WORK REQUIRED: Within the listing below, the lines to output run from the one containing "Prefeitura de Belo" through the one containing "vidade teve como"; copy them exactly and nothing else.

+---+

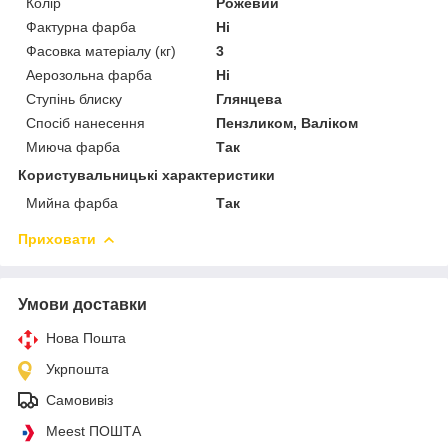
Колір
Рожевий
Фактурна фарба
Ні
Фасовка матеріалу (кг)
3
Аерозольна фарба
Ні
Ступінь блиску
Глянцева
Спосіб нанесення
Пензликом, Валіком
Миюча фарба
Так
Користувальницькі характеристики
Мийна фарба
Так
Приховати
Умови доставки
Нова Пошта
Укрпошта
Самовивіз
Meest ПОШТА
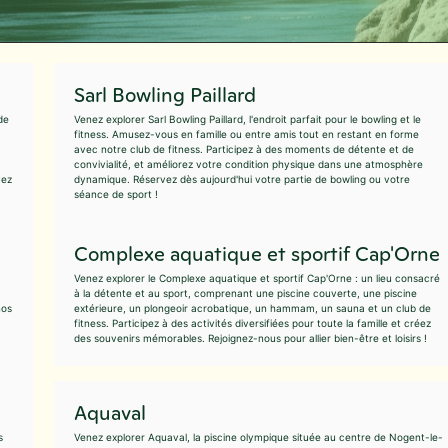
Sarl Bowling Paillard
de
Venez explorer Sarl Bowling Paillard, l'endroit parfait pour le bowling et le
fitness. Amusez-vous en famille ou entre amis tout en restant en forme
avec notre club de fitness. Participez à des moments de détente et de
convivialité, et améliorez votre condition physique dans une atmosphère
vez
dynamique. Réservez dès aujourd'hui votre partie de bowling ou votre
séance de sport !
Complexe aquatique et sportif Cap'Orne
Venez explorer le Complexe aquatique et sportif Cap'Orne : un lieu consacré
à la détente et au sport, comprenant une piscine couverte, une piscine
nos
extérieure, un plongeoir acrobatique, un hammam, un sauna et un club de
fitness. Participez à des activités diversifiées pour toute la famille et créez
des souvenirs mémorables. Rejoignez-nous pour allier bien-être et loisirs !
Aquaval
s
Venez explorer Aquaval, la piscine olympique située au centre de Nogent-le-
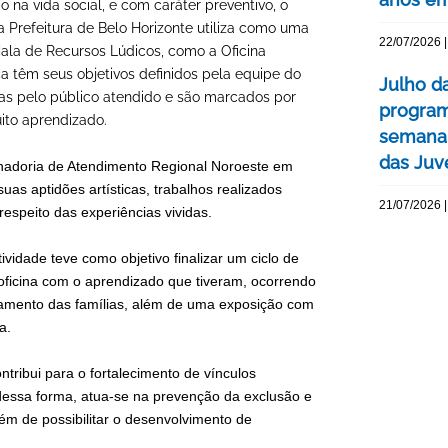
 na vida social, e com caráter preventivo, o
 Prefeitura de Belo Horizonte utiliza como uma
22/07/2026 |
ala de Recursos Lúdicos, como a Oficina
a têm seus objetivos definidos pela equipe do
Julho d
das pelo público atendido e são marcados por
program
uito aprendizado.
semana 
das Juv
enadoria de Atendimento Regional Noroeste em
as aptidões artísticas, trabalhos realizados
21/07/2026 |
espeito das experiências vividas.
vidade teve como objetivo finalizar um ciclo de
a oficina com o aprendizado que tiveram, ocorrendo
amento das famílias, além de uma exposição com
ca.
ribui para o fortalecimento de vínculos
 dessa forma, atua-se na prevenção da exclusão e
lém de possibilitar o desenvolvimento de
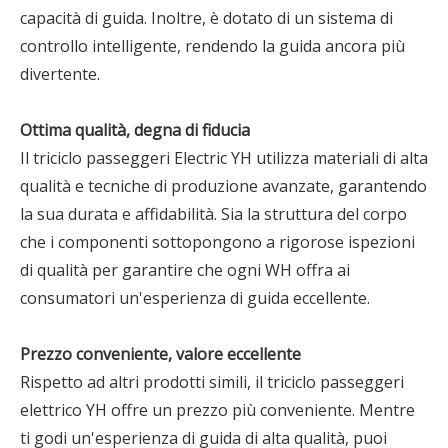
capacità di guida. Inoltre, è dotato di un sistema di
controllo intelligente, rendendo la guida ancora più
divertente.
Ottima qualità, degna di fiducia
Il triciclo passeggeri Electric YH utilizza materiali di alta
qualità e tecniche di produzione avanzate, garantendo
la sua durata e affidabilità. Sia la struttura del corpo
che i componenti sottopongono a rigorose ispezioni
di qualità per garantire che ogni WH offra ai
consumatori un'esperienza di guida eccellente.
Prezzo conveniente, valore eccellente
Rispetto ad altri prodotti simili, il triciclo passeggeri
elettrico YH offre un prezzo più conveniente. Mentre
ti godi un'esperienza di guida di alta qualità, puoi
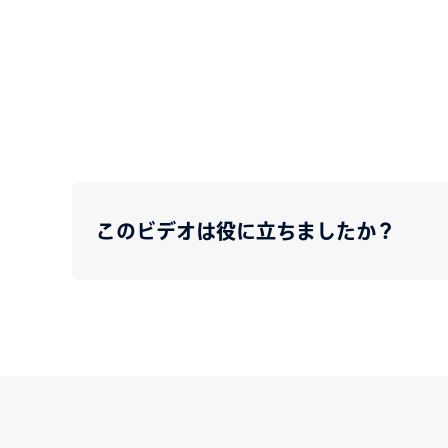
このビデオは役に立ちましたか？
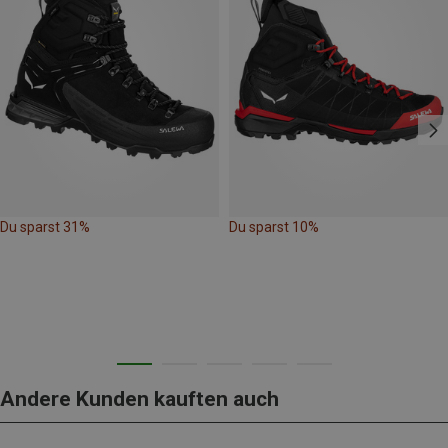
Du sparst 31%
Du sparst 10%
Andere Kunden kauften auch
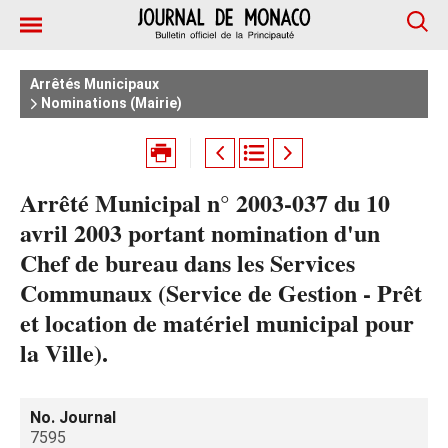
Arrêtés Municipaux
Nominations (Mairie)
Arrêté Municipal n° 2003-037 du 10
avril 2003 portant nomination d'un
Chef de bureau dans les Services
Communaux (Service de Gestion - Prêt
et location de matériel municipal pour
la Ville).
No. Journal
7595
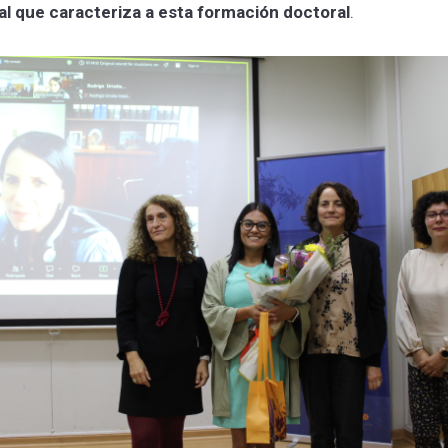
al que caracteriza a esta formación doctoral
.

+---+

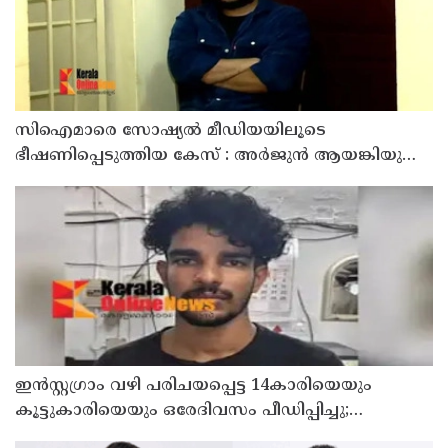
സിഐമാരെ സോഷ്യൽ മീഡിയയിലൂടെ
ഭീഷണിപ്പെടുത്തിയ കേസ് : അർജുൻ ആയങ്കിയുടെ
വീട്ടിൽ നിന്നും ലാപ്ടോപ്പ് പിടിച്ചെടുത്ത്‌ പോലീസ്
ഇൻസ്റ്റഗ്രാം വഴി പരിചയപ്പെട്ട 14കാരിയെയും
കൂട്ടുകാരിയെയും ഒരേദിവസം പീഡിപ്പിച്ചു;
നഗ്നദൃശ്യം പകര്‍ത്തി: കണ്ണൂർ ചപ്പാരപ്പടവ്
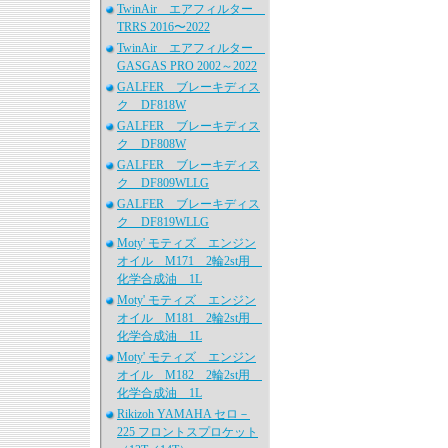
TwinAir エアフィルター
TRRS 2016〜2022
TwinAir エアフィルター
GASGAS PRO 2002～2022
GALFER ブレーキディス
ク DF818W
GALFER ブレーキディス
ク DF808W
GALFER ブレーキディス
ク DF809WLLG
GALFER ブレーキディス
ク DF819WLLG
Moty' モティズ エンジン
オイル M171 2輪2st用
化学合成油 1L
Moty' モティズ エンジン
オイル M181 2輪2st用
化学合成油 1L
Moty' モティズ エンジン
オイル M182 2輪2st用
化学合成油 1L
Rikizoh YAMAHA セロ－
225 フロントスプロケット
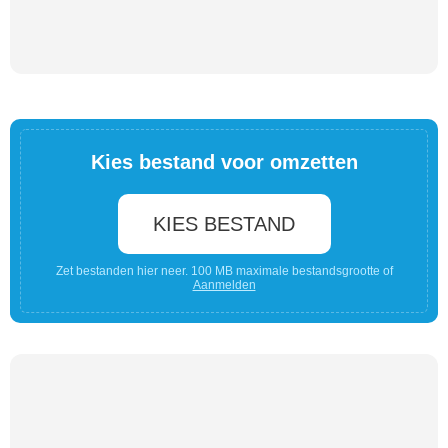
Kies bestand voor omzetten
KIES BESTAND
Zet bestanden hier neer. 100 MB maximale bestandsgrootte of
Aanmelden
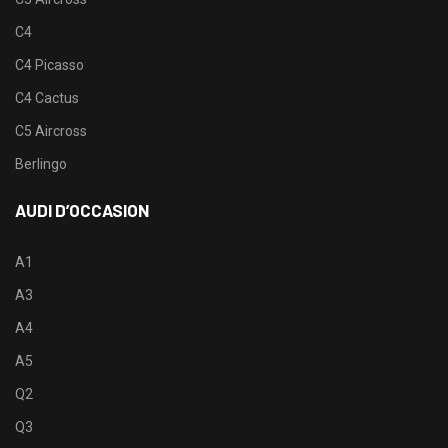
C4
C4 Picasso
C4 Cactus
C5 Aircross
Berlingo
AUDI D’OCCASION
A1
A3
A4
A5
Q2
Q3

+---+

ANSWER SECTION:
 Prefeitura de Belo Horizonte utiliza como uma
22/07/2026 |
ala de Recursos Lúdicos, como a Oficina
a têm seus objetivos definidos pela equipe do
Julho d
das pelo público atendido e são marcados por
program
uito aprendizado.
semana 
das Juv
enadoria de Atendimento Regional Noroeste em
as aptidões artísticas, trabalhos realizados
21/07/2026 |
espeito das experiências vividas.
vidade teve como objetivo finalizar um ciclo de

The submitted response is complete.